# How long can you keep canned pumpkin?



## Jovin (Dec 29, 2003)

canned pumpkin without having opened it?  I don't know whether I bought this in Oct. of 2002, but I think I did....if not, it was last Xmas.

I know that you can only keep canned goods just so long, but don't know where to find this info.

Also, pickles?  I have two jars of bread and butter and sweet mixed pickles that I had to take from my Mom's apartment when moving her to a home.....they were both opened, and partially used,  and I don't know how long you can safely keep something like this.  Do they ever go bad, since they're in a pickle juice?

Thanks.
 :?:


----------



## ironchef (Dec 29, 2003)

is there a 1-800 number on the can at all? try contacting the producer if possible


----------



## Jovin (Dec 29, 2003)

The first thing I did was check for expiry dates, but nothing, so maybe I'll look for this as you suggested.  Do you or anyone here know of a site where it gives you approximate times for shelf life of foods, etc.?
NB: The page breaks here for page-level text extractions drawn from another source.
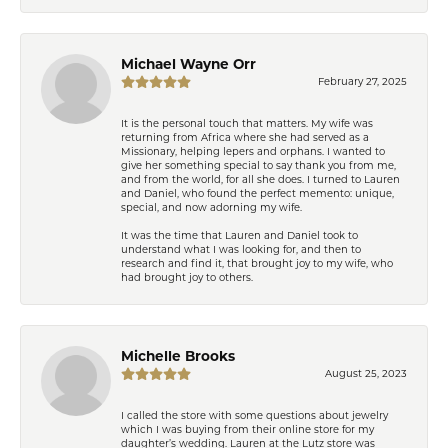
Michael Wayne Orr
February 27, 2025
It is the personal touch that matters. My wife was
returning from Africa where she had served as a
Missionary, helping lepers and orphans. I wanted to
give her something special to say thank you from me,
and from the world, for all she does. I turned to Lauren
and Daniel, who found the perfect memento: unique,
special, and now adorning my wife.
It was the time that Lauren and Daniel took to
understand what I was looking for, and then to
research and find it, that brought joy to my wife, who
had brought joy to others.
Michelle Brooks
August 25, 2023
I called the store with some questions about jewelry
which I was buying from their online store for my
daughter’s wedding. Lauren at the Lutz store was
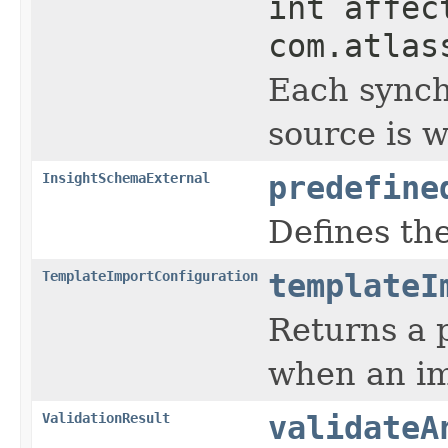
int affec
com.atlas
Each synch
source is w
InsightSchemaExternal
predefine
Defines the
TemplateImportConfiguration
templateI
Returns a p
when an im
ValidationResult
validateA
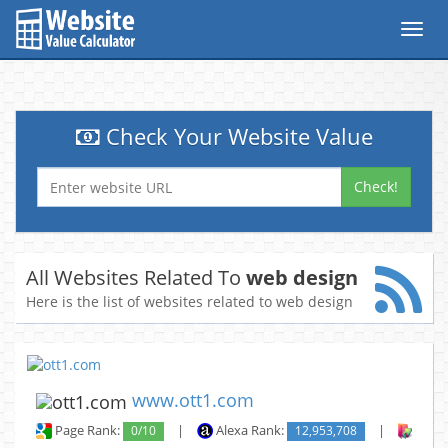
Toggl
navig
Check Your Website Value
Check!
All Websites Related To
web design
Here is the list of websites related to web design
www.ott1.com
Page Rank:
0/10
|
Alexa Rank:
12,953,708
|
Backl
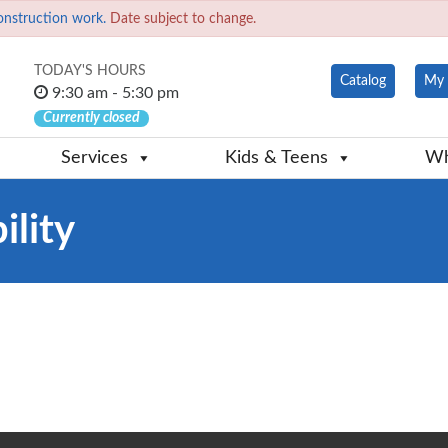
onstruction work.
Date subject to change.
TODAY'S HOURS
Catalog
My 
9:30 am - 5:30 pm
Currently closed
Services
Kids & Teens
Wh
ility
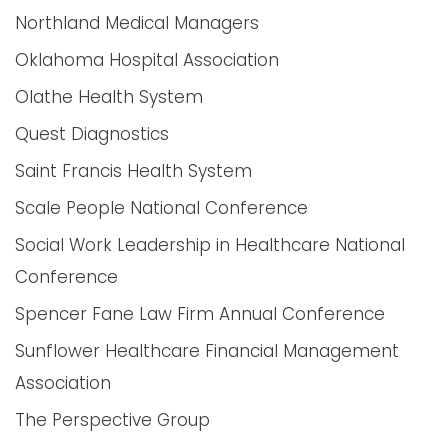
Northland Medical Managers
Oklahoma Hospital Association
Olathe Health System
Quest Diagnostics
Saint Francis Health System
Scale People National Conference
Social Work Leadership in Healthcare National
Conference
Spencer Fane Law Firm Annual Conference
Sunflower Healthcare Financial Management
Association
The Perspective Group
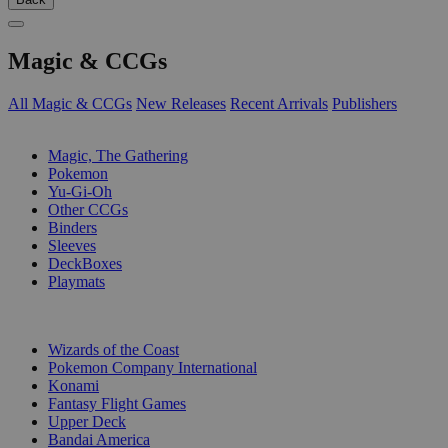
Magic & CCGs
All Magic & CCGs
New Releases
Recent Arrivals
Publishers
SUB-CATEGORIES
Magic, The Gathering
Pokemon
Yu-Gi-Oh
Other CCGs
Binders
Sleeves
DeckBoxes
Playmats
PUBLISHERS
Wizards of the Coast
Pokemon Company International
Konami
Fantasy Flight Games
Upper Deck
Bandai America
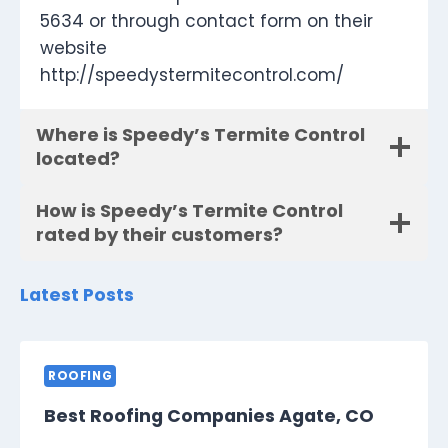
5634 or through contact form on their
website
http://speedystermitecontrol.com/
Where is Speedy’s Termite Control
located?
How is Speedy’s Termite Control
rated by their customers?
Latest Posts
ROOFING
Best Roofing Companies Agate, CO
Thanks for your quick response, and I'm going to check..

Jovin


----------



## Jovin (Dec 29, 2003)

ironchef said:
			
		

> is there a 1-800 number on the can at all? try contacting the producer if possible



Yes. there is and I'm going to try and call now...but I'm in Canada, and sometimes these 800 numbers are only good for the States...will let you know.

Thanks,
Jovin


----------



## kitchenelf (Dec 29, 2003)

Jovin,

Did you find out about that can?  Normally I would say without hesitation that a can has a 2-year shelf life.  And if something was "wrong" with it pressure probably would build up and you would hear air coming from the can when opened, or worse, you could have pumpkin on your ceiling.  (I did that with an imported can of tomato sauce - it was not fun!!!!)

Let us know what you find out.

As far as the pickles I'm not sure - but vinegar helps keep things a loooong time.  But I might be tempted to throw those out unless you know how long your mother had them open.


----------



## Jovin (Dec 29, 2003)

I don't know what happened, but I just finished typing a reply to you, and it disappeared before it was posted.

To sum it up....I got an e-mail from the company...the can (according to the code on it) was made in October of 1999!  I couldn't believe it!  I know I purchased it last Fall, or in December, but definitely not the year before!

The company rep sent a couple of attachments showing me how to read the codes on their products....and said that this pumpkin pie filling should have been used within two years of production.

She said it wouldn't spoil after that time, but the freshness value would definitely be down.

IT'S GOING OUT!

Thanks for your help...now I have to post another question on candy making.

Jovin


----------